Tag Archives: click farms

Let’s dance

That is the setting. Several papers gave it, but I am going to stick to the Guardian for a specific reason. The article (at https://www.theguardian.com/technology/2022/jul/08/elon-musk-twitter-deal-legal-consequences) gives us ‘Musk’s withdrawal from Twitter deal sets stage for long court battle’ to be honest, I am not convinced. In my mind Elon Musk needs to win and he SHOULD win. The premise is seen with ““For nearly two months, Mr Musk has sought the data and information necessary to ‘make an independent assessment of the prevalence of fake or spam accounts on Twitter’s platform’,” Musk’s team stated in the letter. “Twitter has failed or refused to provide this information.” The data in question centers on the number of spam accounts on the app, which Twitter has claimed make up about 5% of more than 200m users but Musk believes is higher.” There is the setting. You see, I personally believed it was close to 20%, a friend of mine has data showing it to be well over 40%, he stated close to 50%. This is not speculation. HE HAS DATA! That should be seen as evidence.
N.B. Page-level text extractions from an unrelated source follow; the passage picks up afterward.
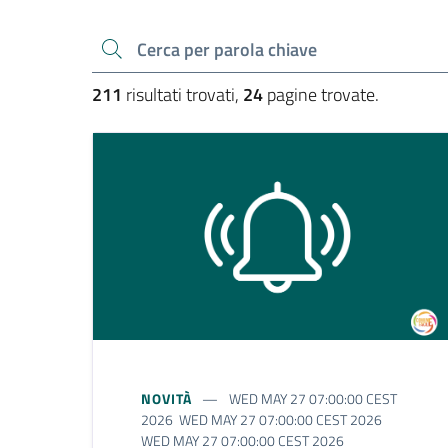
Cerca una parola chiave
211
risultati trovati,
24
pagine trovate.
NOVITÀ
WED MAY 27 07:00:00 CEST
2026 WED MAY 27 07:00:00 CEST 2026
WED MAY 27 07:00:00 CEST 2026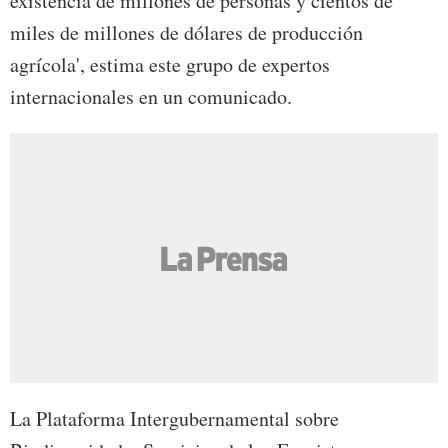
existencia de millones de personas y cientos de
miles de millones de dólares de producción
agrícola', estima este grupo de expertos
internacionales en un comunicado.
La Plataforma Intergubernamental sobre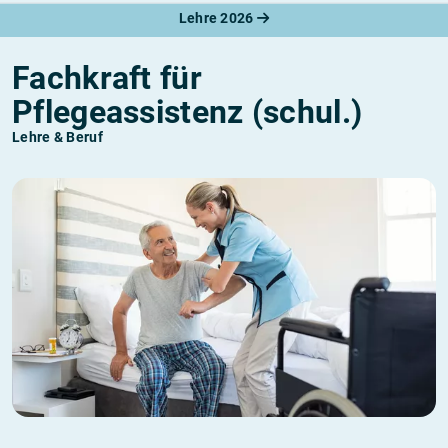
Lehre 2026
Fachkraft für
Pflegeassistenz (schul.)
Lehre & Beruf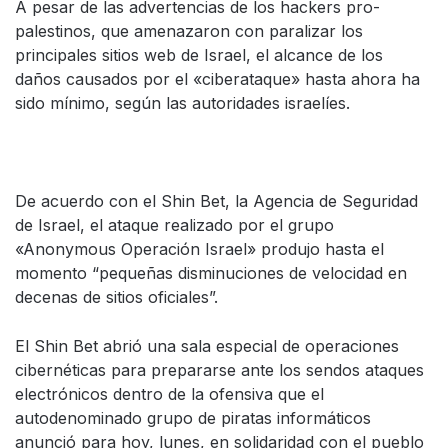
A pesar de las advertencias de los hackers pro-
palestinos, que amenazaron con paralizar los
principales sitios web de Israel, el alcance de los
daños causados por el «ciberataque» hasta ahora ha
sido mínimo, según las autoridades israelíes.
De acuerdo con el Shin Bet, la Agencia de Seguridad
de Israel, el ataque realizado por el grupo
«Anonymous Operación Israel» produjo hasta el
momento “pequeñas disminuciones de velocidad en
decenas de sitios oficiales”.
El Shin Bet abrió una sala especial de operaciones
cibernéticas para prepararse ante los sendos ataques
electrónicos dentro de la ofensiva que el
autodenominado grupo de piratas informáticos
anunció para hoy, lunes, en solidaridad con el pueblo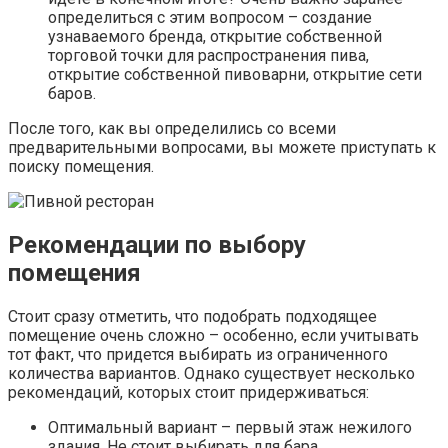
определиться с этим вопросом – создание
узнаваемого бренда, открытие собственной
торговой точки для распространения пива,
открытие собственной пивоварни, открытие сети
баров.
После того, как вы определились со всеми
предварительными вопросами, вы можете приступать к
поиску помещения.
Рекомендации по выбору
помещения
Стоит сразу отметить, что подобрать подходящее
помещение очень сложно – особенно, если учитывать
тот факт, что придется выбирать из ограниченного
количества вариантов. Однако существует несколько
рекомендаций, которых стоит придерживаться:
Оптимальный вариант – первый этаж нежилого
здания. Не стоит выбирать для бара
The trolls in the EU, Russia and China, the click farms progressing the needs of wannabe’s, politicians and fake information spreaders from the Trump elections, the Covid misinformation settings, the Ukraine war. These are not done by one or two farms, this is done by thousands of players all wanting to grab a piece of the revenue pie. Twitter states that it is a mere 10 million people. I disagree, the elements I mentioned makes it well over triple of what Twitter claims. As such they are intentionally setting a fraudulent price to a product that is overpriced and the media knew this, they have had the largest part of that evidence under their own fingers. FoxNews gives us “NBC News Senior Reporter Brian Collins discovered Vladimir Bondarenko and posted about him that, “He’s a blogger from Kiev who really hates the Ukrainian government. He also doesn’t exist, according to Facebook. He’s an invention of a Russian troll farm targeting Ukraine. His face was made by AI.”” Do you really think that such a ploy is used for one account? Russian troll farms have been all over this and they have been over a few other things too. That friend of mine has data going back years. 

And it gets to be worse. You see there are trolls and click farms and the media has done very little to dig into the amount of either version, they have gone out of their way to avoid clear investigation. Even as some research it and some of it remains debatable. One source gives us ‘19.42% of active Twitter accounts are fake or spam: Analysis’ My issue here is that I do not know the source, hence I do not trust the source (whether valid or not). Consider the Twitter claim. 5% at the most, that implies that a mere 10 million are fake. Now consider the elements I mentioned earlier, there is no way that this matches up. Now consider that Twitter deletes a million fake accounts a day and this has been going on for a while. Now consider that we can not find any clear information on how many NEW Twitter accounts were created in 2021 and 2020 (or 2019 and 2018). That is important information, especially if well over 60,000,000 accounts were deleted in 2022. I believe that this shift is large enough for Elon Musk to start the case, when he gets the data from places like Trollrensics he might have enough to bust the Twitter deal. The setting is and always was that Twitter claims that at most 5% of the accounts are fake, I believe it too be a lot higher. I never speculated the numbers that Trollrensics have, but it is my speculation versus THEIR data, as such they win.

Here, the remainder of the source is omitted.